NRLS to LFPSE Transition Report (January 2021 to December 2024)
1 National Patient Safety Data Context
1.1 Transition of recording systems
NHS England previously published official statistics, using patient safety incident data from the National Reporting Learning Service (NRLS), in the National Patient Safety Incident Reports (NaPSIR) and Organisation Patient Safety Incident Reports (OPSIR). Additionally, we published monthly summary data which complemented those publications. The last official statistics using NRLS data were published in October 2022.
The Learn from Patient Safety Events (LFPSE) service, which has been operating since July 2021, has fully replaced NRLS, which was decommissioned on 30th June 2024 due to its ageing infrastructure. You can read more about LFPSE here. During the transition, we paused the production of official statistics.
Transition of all NHS secondary care providers from NRLS to LFPSE was completed in 2024. We resumed publishing data on patient safety events in April 2025 as official statistics in development using LFPSE data.
Although connection to the LFPSE service is now a contractual obligation, LFPSE operates as NRLS did in terms of being a largely voluntary recording system. Decisions on which events to record are not mandatory, except where recording a death or instance of severe harm fulfils mandatory notification requirements. Providers are encouraged to record as much useful information as possible for national learning.
This publication presents data on patient safety incidents recorded by healthcare organisations in England from January 2021 to December 2024. The data presented in this report was extracted on 28 January 2026.

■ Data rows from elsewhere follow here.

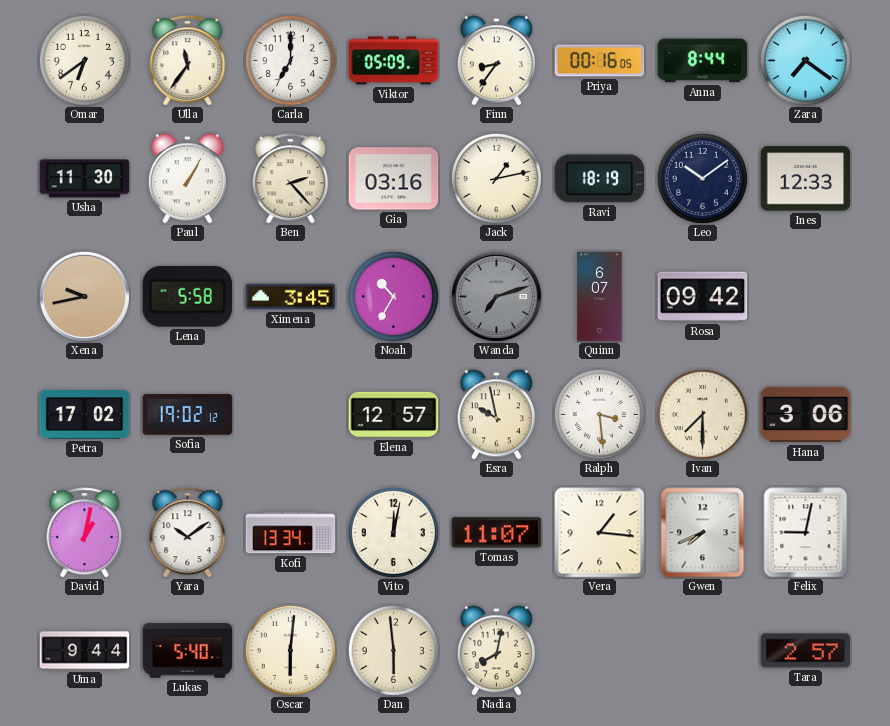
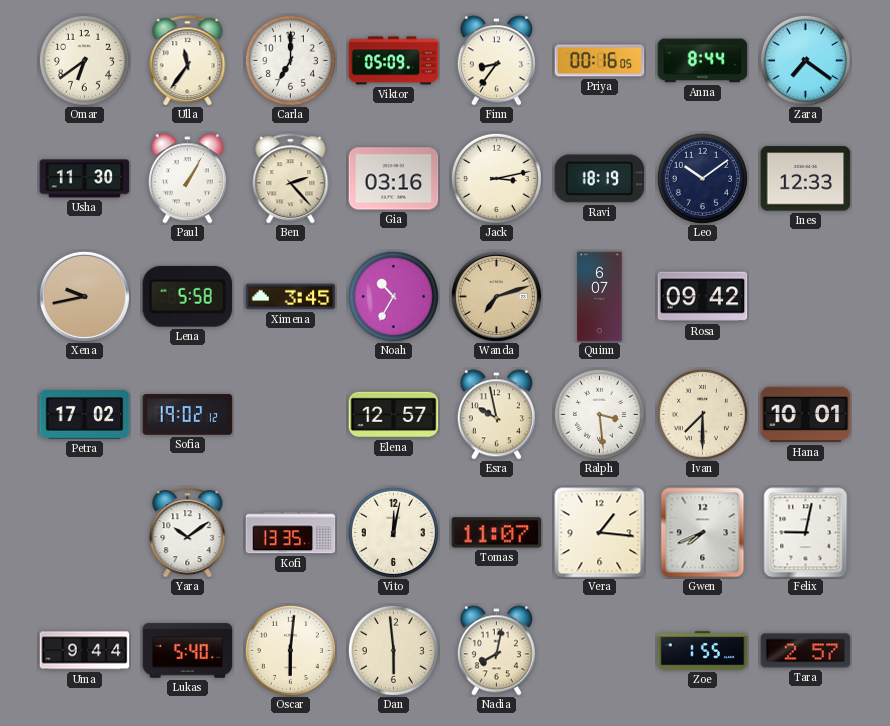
Jack: 1:13 -> 3:13
Wanda dial: grey -> champagne
Hana: 3:06 -> 10:01
David: 1:02 -> none
Kofi: 13:34 -> 13:35
Zoe: none -> 1:55
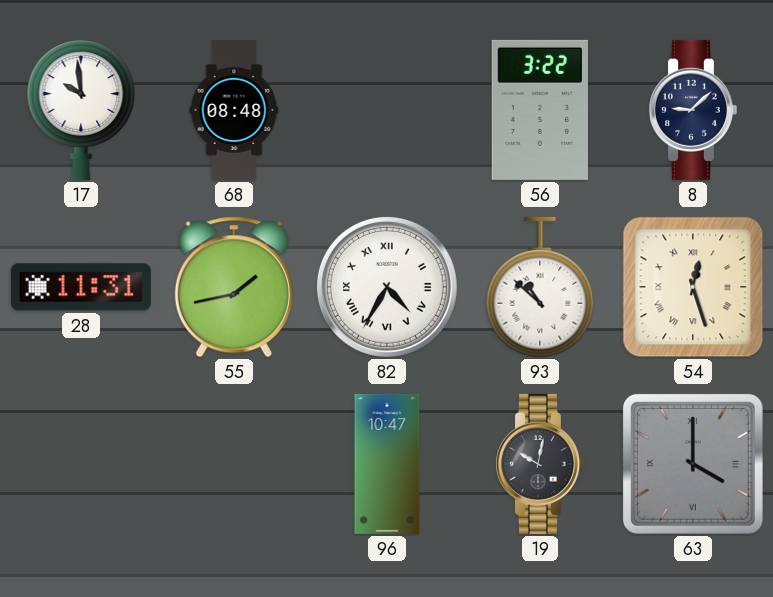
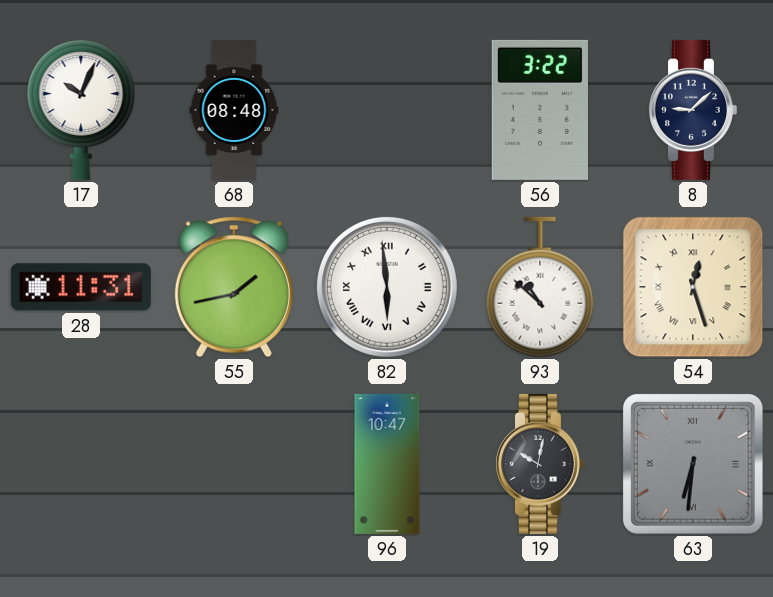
17: 9:59 -> 10:04
82: 4:35 -> 5:59
63: 4:00 -> 6:31
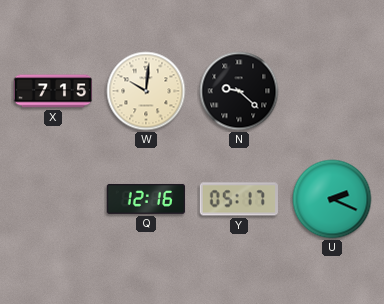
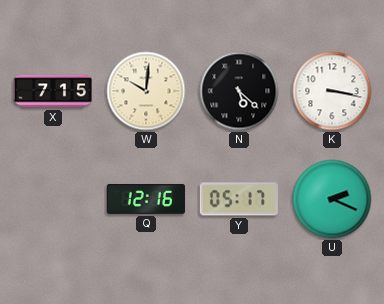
N: 9:22 -> 5:22
K: none -> 3:17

1.2 Differences between NRLS and LFPSE recording systems
NRLS submissions required manual extract and upload, whereas LFPSE submissions occur in real time, including any updates made to records after their initial submission as the provider works towards a full and accurate picture of the event over time.
NRLS used older definitions and was primarily used by secondary care providers, due to its reliance on secondary-use data inputted to Local Risk Management System (LRMS) software, which varies from provider to provider. LFPSE offers an interface for providers without LRMS software to use the same tools, making it more accessible to primary care and other settings. Anyone can record a patient safety event on the service: they may be healthcare staff from any NHS or private provider, patients, or members of the public.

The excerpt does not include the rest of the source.